Les colères homériques du joueur de tennis John McEnroe face à l'imperturbable Bjorn Borg ont ouvert jeudi, pour les nostalgiques, le Festival international du film de Toronto (TIFF) au moment où le dernier tournoi du Grand Chelem touche à sa fin à New York.

Projeté en ouverture du plus important festival en Amérique du Nord, le film Borg/McEnroe du réalisateur danois Janus Metz décrypte des individualités avec une personnalité à leur opposé comme il en existe dans tous les domaines.

Illustré par la rivalité sur les courts de deux joueurs talentueux - introverti pour l'un, démonstratif pour l'autre -, le film «est un thriller psychologique sur la façon dont deux individus se dépassent pour réussir quelque chose d'extraordinaire», a expliqué le réalisateur.

La finale de Wimbledon en 1980 est entrée dans la légende à la fois par son intensité et ses multiples retournements et un quatrième set arraché par le bouillant John McEnroe au terme d'un très long jeu décisif. Sifflé par la foule londonienne à son arrivée sur le court, l'Américain s'inclinera en cinq sets face au placide Suédois, interprété par l'acteur islandais Sverrir Gudnason (Wallander, Waltz for Monica).

L'Américain Shia LaBeouf (Fury, Nymphomaniac) se glisse dans la peau de John McEnroe qui a contribué à populariser un sport jusque-là vu comme l'apanage des élites.  L'acteur, qui s'est fracturé le pied en apprenant à jouer au tennis pour le rôle, estime que McEnroe a longtemps été incompris tout en assurant que sur un court, le joueur était «un clown et un casse-pieds colérique».

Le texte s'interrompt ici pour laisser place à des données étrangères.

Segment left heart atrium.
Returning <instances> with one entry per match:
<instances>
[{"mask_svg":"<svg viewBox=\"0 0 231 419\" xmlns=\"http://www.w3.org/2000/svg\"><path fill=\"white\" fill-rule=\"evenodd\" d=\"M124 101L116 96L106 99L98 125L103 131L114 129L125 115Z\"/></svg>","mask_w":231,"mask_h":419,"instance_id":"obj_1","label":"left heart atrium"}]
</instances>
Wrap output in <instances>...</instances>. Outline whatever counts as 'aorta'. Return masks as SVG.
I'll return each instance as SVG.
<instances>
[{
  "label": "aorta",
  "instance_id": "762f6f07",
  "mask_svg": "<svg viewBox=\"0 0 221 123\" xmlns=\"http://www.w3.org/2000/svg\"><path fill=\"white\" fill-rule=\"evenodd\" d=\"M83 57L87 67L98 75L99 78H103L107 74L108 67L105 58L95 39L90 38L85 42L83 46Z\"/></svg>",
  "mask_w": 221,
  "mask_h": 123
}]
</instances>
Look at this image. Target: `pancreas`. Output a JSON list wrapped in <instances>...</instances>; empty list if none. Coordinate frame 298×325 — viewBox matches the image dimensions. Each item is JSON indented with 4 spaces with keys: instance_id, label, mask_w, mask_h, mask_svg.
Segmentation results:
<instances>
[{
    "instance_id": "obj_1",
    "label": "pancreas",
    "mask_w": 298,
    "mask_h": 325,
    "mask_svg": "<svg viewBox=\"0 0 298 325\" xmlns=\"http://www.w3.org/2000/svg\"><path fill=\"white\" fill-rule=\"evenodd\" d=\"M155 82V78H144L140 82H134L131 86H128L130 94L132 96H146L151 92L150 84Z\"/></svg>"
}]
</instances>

Le choix de ce film a beaucoup déplu au producteur et documentariste britannique Adam Benzine.

«Le TIFF est l'un des plus grands festivals de cinéma au monde, pourquoi est-il confiné avec des si mauvais films en ouverture», a-t-il écrit dans une chronique dans le quotidien National Post.

Si le tennis devait être le choix, alors La bataille des sexes de la réalisatrice Valerie Faris aurait été plus judicieux, selon lui.

Femmes derrière la caméra

Ce long métrage porte à l'affiche le match en 1973 entre le fantasque Bobby Riggs (Steve Carell à l'écran) et la joueuse américaine Billie Jean King, interprétée par Emma Stone, Oscar de la meilleure actrice pour Pour l'amour d'Hollywood qui avait obtenu l'an dernier à Toronto le prix du public, seule récompense distribuée au TIFF.

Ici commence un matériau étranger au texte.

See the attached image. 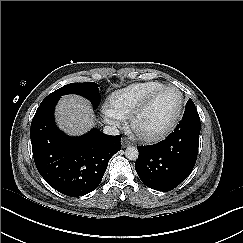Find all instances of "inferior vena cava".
Returning a JSON list of instances; mask_svg holds the SVG:
<instances>
[{
  "mask_svg": "<svg viewBox=\"0 0 243 243\" xmlns=\"http://www.w3.org/2000/svg\"><path fill=\"white\" fill-rule=\"evenodd\" d=\"M103 133L106 135L115 136L119 134V130L115 125L105 126L103 129Z\"/></svg>",
  "mask_w": 243,
  "mask_h": 243,
  "instance_id": "1",
  "label": "inferior vena cava"
}]
</instances>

Critiqués pour une programmation habituellement trop large, les organisateurs l'ont coupée d'un quart, mais cette 42e édition reste néanmoins étoffée avec quelque 300 longs et courts métrages provenant de 74 pays.

L'objectif pour le TIFF reste de placer films et acteurs en pôle position pour la distribution des Oscars l'hiver prochain, même si la concurrence est vive avec quelques belles affiches déjà présentées à la Mostra de Venise.

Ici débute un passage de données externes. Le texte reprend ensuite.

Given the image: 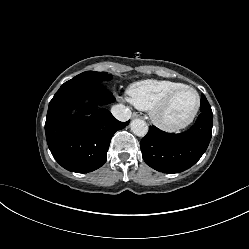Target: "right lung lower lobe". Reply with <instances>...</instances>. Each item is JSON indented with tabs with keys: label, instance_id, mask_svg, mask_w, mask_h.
Here are the masks:
<instances>
[{
	"label": "right lung lower lobe",
	"instance_id": "right-lung-lower-lobe-1",
	"mask_svg": "<svg viewBox=\"0 0 249 249\" xmlns=\"http://www.w3.org/2000/svg\"><path fill=\"white\" fill-rule=\"evenodd\" d=\"M114 100L103 84L88 79L73 78L60 87L49 103L45 132L48 147L62 167L88 173L106 162L112 136L129 123L118 121L102 107ZM76 107L79 112L72 116Z\"/></svg>",
	"mask_w": 249,
	"mask_h": 249
}]
</instances>
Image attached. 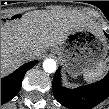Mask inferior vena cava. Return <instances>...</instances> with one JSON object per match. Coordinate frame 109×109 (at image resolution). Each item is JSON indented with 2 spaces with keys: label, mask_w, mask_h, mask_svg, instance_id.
I'll use <instances>...</instances> for the list:
<instances>
[{
  "label": "inferior vena cava",
  "mask_w": 109,
  "mask_h": 109,
  "mask_svg": "<svg viewBox=\"0 0 109 109\" xmlns=\"http://www.w3.org/2000/svg\"><path fill=\"white\" fill-rule=\"evenodd\" d=\"M22 57L25 60H30V59H33L34 58V54L32 53V51L26 50V51L22 52Z\"/></svg>",
  "instance_id": "602c4592"
}]
</instances>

Même si de nombreux films sortent à la rentrée et en tout début d'automne, «je crois que Toronto est toujours considéré comme le festival clé pour amplifier la notoriété d'un film avant la saison des récompenses», a estimé Piers Handling.

Présentés à la Mostra, des films comme Mère! de l'Américain Darren Aronofsky, avec Jennifer Lawrence et Javier Bardem, ou encore Downsizing de son compatriote Alexander Payne, avec Matt Damon, vont gagner en résonance pour être dans le peloton de tête du box-office nord-américain.

Les premières projections jeudi ont réservé quelques bonnes surprises comme Call me By Your Name de l'Italien Luca Guadagnino tiré du roman éponyme d'André Aciman, ou La Cordillera de l'Argentin Santiago Mitre avec Ricardo Darin (Les nouveaux sauvages, Truman).

Le festival qui se tient jusqu'au 17 septembre est aussi marqué cette année par l'émergence d'une génération de femmes derrière la caméra.

La réalisatrice franco-turque Deniz Gamze Ergüven, nommée en février pour l'Oscar du meilleur film étranger avec Mustang va présenter le très attendu Kings sur les émeutes raciales de 1992 à Los Angeles, avec Halle Berry et Daniel Craig.